**The task**
Write out the lines from the top of the material through the line with "festlegt, der Architekt", exactly and with nothing added.

── Given records ──

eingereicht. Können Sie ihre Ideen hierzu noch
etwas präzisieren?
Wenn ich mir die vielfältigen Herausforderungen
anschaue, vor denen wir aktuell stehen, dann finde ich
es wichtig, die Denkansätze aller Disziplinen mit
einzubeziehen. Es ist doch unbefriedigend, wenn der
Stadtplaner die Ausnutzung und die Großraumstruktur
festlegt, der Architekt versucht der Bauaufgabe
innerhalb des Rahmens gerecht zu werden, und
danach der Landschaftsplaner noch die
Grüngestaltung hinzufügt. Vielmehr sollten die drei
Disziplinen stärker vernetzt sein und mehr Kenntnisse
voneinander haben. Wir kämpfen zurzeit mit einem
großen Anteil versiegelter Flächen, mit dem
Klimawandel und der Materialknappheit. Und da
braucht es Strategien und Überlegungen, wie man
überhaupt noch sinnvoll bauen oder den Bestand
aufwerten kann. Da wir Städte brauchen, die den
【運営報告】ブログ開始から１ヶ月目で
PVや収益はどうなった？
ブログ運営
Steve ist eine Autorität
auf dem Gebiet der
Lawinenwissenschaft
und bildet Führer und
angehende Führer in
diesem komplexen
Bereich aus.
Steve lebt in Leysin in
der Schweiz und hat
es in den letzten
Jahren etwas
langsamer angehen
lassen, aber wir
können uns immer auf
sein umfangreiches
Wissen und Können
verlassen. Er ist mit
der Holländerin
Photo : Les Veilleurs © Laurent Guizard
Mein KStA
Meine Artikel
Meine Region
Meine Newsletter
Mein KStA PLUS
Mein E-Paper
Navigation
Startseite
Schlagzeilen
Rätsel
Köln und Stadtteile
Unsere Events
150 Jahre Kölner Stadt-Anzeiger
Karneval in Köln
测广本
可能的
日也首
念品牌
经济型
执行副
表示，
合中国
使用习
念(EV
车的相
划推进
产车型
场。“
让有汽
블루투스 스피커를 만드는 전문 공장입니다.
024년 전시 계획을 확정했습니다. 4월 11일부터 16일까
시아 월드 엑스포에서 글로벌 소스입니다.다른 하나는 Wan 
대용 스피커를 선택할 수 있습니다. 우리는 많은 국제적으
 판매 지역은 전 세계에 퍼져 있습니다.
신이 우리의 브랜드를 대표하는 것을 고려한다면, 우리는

───

**Written answer**
eingereicht. Können Sie ihre Ideen hierzu noch
etwas präzisieren?
Wenn ich mir die vielfältigen Herausforderungen
anschaue, vor denen wir aktuell stehen, dann finde ich
es wichtig, die Denkansätze aller Disziplinen mit
einzubeziehen. Es ist doch unbefriedigend, wenn der
Stadtplaner die Ausnutzung und die Großraumstruktur
festlegt, der Architekt versucht der Bauaufgabe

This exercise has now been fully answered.